A more difficult slitherlink
This one is the same variant as I described previously: all the numbers are outside the loop. This one is larger at least. I don’t know whether it’s actually more difficult other than that.
One aspect I particularly appreciate of well-designed slitherlink puzzles (and this type of puzzle in general: masyu, nurkabe, fillomino and others) is that there is only one solution. This leads to the interesting solving technique that if a proposed addition to the work-in-progress leads to a situation where there are two ways to fill in a section and both are equivalent, then the proposed addition must be wrong, because there cannot be two solutions. This technique is particularly hard to apply, but I’d be very interested in a puzzle that required extensive application of it to find the solution.

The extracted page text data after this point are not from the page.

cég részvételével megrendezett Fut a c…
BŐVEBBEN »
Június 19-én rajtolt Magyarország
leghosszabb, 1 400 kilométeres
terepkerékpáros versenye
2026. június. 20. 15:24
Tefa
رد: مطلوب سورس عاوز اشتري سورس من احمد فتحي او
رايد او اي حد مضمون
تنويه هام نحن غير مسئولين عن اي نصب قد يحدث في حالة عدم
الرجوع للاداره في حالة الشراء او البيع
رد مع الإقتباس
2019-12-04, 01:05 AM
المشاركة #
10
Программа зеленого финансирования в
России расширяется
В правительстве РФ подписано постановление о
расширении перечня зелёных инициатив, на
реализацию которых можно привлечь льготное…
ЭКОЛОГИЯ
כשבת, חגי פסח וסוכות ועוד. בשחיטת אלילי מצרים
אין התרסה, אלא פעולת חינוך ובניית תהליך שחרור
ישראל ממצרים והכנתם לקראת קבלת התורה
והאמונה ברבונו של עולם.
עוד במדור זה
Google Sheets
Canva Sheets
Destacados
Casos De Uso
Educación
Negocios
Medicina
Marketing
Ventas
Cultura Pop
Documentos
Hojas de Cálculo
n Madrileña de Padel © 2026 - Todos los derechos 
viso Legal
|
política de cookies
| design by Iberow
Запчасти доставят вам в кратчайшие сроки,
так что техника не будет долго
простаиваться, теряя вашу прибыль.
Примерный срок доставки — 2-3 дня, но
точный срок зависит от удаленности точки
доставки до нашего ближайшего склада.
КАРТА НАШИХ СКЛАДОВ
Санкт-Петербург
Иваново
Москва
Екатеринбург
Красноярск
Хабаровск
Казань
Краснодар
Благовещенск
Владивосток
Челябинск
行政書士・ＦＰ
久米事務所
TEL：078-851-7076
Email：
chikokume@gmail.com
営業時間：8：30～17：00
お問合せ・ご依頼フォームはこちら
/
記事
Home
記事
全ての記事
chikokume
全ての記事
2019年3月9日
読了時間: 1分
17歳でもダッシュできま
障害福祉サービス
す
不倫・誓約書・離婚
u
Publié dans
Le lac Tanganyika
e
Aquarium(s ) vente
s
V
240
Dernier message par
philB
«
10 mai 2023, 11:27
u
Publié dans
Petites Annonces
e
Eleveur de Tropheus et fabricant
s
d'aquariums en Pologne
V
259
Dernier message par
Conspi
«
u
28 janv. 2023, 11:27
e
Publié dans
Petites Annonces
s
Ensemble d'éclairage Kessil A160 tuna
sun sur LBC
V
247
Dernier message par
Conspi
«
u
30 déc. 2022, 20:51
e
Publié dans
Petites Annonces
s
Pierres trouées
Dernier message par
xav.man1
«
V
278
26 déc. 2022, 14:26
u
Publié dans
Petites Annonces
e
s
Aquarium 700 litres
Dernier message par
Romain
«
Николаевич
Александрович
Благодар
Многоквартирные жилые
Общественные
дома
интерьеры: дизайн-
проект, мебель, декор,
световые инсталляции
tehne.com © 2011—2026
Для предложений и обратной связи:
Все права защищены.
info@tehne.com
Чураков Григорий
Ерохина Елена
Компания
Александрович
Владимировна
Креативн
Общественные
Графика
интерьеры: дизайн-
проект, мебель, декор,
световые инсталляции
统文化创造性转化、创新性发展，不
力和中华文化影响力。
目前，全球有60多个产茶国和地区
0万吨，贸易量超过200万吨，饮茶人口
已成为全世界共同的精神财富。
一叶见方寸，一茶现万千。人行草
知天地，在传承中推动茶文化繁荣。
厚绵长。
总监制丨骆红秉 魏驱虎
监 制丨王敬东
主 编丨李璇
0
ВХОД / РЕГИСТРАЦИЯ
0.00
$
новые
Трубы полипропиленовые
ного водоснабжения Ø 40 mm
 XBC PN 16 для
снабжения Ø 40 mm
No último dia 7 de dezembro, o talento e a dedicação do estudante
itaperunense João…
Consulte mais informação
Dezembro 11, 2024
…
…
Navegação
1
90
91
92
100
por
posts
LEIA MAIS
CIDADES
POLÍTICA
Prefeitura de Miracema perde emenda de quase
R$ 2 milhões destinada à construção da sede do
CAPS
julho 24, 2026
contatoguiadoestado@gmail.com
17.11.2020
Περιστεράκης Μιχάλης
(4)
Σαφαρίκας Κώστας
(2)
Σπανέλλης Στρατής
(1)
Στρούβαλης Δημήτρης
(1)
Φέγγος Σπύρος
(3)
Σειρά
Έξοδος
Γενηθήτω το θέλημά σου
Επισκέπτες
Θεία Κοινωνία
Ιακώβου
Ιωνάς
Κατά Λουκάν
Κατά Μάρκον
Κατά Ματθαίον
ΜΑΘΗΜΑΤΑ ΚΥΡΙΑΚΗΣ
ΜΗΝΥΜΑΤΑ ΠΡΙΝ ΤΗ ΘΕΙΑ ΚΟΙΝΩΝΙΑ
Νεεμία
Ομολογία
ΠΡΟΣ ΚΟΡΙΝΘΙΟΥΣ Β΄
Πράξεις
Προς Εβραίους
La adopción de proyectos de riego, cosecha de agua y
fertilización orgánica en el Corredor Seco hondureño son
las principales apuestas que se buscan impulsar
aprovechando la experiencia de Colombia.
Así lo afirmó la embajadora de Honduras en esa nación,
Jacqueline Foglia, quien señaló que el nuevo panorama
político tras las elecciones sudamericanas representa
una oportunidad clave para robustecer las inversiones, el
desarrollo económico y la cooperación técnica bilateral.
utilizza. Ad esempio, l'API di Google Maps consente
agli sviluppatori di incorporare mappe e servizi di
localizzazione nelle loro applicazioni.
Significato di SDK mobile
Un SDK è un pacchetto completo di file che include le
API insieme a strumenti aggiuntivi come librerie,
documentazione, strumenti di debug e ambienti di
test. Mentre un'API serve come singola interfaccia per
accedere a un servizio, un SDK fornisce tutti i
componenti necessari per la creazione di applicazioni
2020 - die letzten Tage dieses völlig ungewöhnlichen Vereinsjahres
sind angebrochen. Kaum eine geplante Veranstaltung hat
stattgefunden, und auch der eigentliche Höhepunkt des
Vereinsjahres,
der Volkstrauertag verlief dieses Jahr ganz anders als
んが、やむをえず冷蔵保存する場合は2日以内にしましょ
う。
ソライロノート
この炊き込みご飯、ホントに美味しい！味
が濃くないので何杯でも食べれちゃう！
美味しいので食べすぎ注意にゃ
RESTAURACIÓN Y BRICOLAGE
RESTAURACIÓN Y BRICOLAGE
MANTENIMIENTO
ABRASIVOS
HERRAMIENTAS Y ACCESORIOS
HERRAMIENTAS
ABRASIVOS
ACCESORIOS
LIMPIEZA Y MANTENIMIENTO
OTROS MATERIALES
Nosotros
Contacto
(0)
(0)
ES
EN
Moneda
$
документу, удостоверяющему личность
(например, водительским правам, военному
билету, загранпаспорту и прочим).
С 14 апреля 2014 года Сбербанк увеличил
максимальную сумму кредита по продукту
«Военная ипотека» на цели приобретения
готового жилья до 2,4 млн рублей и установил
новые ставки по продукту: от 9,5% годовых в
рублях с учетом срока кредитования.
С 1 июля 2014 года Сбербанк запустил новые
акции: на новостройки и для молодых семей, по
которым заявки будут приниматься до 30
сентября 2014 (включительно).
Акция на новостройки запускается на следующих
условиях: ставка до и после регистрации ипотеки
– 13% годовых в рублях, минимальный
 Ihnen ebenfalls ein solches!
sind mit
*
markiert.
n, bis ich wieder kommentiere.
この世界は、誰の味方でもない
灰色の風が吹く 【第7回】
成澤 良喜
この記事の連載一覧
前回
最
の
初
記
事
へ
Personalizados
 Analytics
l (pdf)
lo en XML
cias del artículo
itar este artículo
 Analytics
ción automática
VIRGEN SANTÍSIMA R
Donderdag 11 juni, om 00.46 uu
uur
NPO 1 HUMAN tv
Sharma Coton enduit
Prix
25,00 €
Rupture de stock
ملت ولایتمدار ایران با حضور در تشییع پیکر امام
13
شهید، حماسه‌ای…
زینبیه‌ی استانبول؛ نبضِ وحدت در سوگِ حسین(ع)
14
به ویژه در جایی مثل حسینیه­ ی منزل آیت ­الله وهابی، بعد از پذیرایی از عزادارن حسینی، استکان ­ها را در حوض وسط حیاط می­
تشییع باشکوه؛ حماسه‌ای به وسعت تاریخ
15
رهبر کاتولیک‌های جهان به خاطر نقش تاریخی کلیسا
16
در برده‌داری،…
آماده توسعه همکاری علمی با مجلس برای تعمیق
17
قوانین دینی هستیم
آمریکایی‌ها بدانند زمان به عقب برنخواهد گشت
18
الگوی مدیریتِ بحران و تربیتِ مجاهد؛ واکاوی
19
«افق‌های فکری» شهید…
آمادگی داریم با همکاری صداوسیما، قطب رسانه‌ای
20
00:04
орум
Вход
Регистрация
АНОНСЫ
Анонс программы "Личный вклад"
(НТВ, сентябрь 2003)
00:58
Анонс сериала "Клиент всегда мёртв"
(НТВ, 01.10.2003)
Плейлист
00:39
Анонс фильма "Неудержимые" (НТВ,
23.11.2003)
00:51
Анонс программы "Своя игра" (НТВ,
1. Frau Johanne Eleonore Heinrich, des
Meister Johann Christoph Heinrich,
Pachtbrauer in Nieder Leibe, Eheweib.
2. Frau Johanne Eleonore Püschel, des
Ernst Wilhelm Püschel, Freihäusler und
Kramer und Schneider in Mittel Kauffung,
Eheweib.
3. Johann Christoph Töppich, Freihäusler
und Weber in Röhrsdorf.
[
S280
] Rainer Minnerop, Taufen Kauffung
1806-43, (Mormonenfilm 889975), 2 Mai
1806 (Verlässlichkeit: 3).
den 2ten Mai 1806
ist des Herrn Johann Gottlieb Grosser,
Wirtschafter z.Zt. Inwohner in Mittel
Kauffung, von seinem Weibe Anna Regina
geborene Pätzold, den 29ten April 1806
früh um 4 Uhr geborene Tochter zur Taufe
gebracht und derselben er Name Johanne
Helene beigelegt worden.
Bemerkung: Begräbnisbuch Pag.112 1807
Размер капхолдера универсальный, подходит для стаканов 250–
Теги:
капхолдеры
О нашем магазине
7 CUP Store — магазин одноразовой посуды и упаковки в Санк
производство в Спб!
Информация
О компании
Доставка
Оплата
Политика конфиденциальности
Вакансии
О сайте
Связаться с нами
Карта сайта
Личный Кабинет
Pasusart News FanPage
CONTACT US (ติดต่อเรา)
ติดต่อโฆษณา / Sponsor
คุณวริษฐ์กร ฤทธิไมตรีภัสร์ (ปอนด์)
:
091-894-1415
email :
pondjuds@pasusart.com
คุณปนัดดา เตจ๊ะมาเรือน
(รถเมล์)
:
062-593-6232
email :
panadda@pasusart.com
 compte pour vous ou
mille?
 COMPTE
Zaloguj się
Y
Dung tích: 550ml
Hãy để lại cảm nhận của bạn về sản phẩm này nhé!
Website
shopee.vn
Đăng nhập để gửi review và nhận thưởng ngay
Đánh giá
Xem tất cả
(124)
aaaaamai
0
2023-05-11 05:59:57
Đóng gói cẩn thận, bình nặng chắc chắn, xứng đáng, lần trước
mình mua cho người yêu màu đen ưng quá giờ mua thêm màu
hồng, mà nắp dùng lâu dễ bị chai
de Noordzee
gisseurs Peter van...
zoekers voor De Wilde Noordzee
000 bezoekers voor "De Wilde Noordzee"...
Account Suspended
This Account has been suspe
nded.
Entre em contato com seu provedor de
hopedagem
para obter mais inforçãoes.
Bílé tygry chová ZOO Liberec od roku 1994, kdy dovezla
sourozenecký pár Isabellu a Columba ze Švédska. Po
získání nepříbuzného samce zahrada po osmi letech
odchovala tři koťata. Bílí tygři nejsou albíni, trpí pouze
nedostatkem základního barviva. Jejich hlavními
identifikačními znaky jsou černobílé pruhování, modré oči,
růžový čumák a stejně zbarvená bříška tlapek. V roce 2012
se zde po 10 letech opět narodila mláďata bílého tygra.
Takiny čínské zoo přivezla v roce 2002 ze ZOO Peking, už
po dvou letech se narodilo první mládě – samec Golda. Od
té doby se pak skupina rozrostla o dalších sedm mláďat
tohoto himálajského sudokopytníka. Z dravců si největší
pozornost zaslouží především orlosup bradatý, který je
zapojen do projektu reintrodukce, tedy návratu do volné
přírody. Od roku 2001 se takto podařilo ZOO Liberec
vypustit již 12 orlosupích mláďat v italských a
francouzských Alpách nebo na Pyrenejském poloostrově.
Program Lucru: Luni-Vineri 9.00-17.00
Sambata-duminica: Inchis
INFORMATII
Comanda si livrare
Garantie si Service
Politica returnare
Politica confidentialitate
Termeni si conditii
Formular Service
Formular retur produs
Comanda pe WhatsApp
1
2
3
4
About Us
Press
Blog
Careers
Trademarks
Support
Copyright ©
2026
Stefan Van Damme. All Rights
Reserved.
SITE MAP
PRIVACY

In any case, here’s the puzzle. Check the previous post if you don’t know the general rules for a slitherlink.

Okay, this one’s a bit harder than your last. 63 minutes for me, mostly because I kept getting tricked by specific areas without realizing until it was too late.
Nicely designed.
–ih8evilstuff on reddit
Ordinarily, I prefer not to assume uniqueness, since I like to know whether or not a puzzle setter made his solution unique, and to find all solutions if he didn’t. That said, yours is a particularliy good example of when that shortcut can be applied from the very start.
In the lower right, the 0, 1, and the other two cells adjacent to both are clearly outside. If the cell below the 1 is inside, then there is no way to know if the corner is inside or outside. Therefore, if the solution is unique, both of those are outside and there is a fence between the one and the cell to its left.
Nice deduction about the cell below the 1. That’s exactly the sort of deduction I find fascinating about the “solution must be unique” aspect. Part of the specification of this slitherlink is that all the numbers are outside, so yes, the 1 and the 0 (and the two cells adjacent to both of them) must be outside.